[Search for users] [Overall Top Noters] [List of all Conferences] [Download this site]

Conference vaxaxp::vmsnotes

Title:	VAX and Alpha VMS
Notice:	This is a new VMSnotes, please read note 2.1
Moderator:	VAXAXP::BERNARDO

Created:	Wed Jan 22 1997
Last Modified:	Fri Jun 06 1997
Last Successful Update:	Fri Jun 06 1997
Number of topics:	703
Total number of notes:	3722

577.0. ""looping" kernel stack not valid ?????" by GIDDAY::FLAWN () Fri May 09 1997 08:35

Hi,

I'm dealing with a problem with two Alphaserver 4100 single 400Mhz CPU systems
which when upgraded from 1Gb memory to 2Gb show intermittent failures about
once a day.

We're seeing the console showing

halted CPU 0
 halt code = 2
 kernel stack not valid halt
 PC = ffffffff8004d290

 CPU 0 restarting

 halted CPU 0

 halt code = 2
 kernel stack not valid halt
 PC = ffffffff8004bde0

 CPU 0 restarting

etc.

And this loops continuosly. With AUTO_ACTION then set to halt it will halt at
console but we can't get a dump. I've looked over the hardware and everything
seems in order. It looks like this is a KRNLSTAKNV crash, but what I don't 
understand is why I'm not getting a crash - and instead get this looping thing.

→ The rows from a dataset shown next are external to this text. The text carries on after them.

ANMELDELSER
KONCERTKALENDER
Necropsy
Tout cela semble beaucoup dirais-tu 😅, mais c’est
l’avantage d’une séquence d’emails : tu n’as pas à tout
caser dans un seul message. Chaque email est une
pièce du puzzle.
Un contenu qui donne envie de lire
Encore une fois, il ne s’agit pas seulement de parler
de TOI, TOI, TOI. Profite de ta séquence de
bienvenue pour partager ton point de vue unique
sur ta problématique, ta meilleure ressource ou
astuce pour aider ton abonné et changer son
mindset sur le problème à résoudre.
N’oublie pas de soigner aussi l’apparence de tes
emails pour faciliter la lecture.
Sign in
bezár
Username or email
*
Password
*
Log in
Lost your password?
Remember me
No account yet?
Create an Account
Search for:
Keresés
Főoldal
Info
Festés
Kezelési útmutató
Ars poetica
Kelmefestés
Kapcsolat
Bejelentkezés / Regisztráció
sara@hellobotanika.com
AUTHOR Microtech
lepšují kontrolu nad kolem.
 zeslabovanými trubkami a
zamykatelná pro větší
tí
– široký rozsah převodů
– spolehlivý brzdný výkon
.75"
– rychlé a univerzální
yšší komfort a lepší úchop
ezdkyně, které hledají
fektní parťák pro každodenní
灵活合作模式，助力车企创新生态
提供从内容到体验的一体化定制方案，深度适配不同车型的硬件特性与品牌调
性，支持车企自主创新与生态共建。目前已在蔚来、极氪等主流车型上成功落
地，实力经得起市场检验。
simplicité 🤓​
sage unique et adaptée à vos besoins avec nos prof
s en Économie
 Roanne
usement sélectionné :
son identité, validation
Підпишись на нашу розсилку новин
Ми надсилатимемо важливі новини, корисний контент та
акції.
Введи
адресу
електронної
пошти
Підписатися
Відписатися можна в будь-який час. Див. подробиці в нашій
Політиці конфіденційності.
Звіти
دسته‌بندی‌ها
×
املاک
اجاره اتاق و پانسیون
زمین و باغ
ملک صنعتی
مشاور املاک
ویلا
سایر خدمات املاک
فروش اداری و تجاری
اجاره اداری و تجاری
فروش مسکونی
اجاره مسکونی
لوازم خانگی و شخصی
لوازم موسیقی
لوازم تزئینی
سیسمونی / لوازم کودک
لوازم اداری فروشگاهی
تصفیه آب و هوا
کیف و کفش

I tried running a program which puts junk (7FFFFF000) in PHD$Q_KSP of a process
and this takes a KRNLSTAKNV bugcheck but also does not write a dump (but the
system reboots when AUTO_ACTION is set to RESTART rather than looping. So I 
think my test method is not close enough to the actual problem.

The customer system had KSTACKPAGES set to default 1 - I've now raised it to 6,
we don't know if that will help yet.

Does anyone have any ideas on how to track this problem down - the only
thought I have is to have it halt and then examine the registers hoping one is
a PCB and couple this with a background job running regularly to do something
like SDA>show proc all .... in the hope that I can at least find out the
process.

I'm not sure if this is purely an OpenVMS problem or if it's a combination of 
a software problem causing the crash and hardware stopping it writing a dump.
DUMPBUG is 1 and so is DUMPSTYLE. I'll be trying a program to force and 
INVEXCEPTN or SSRVEXCEPTN but I think these will work ok.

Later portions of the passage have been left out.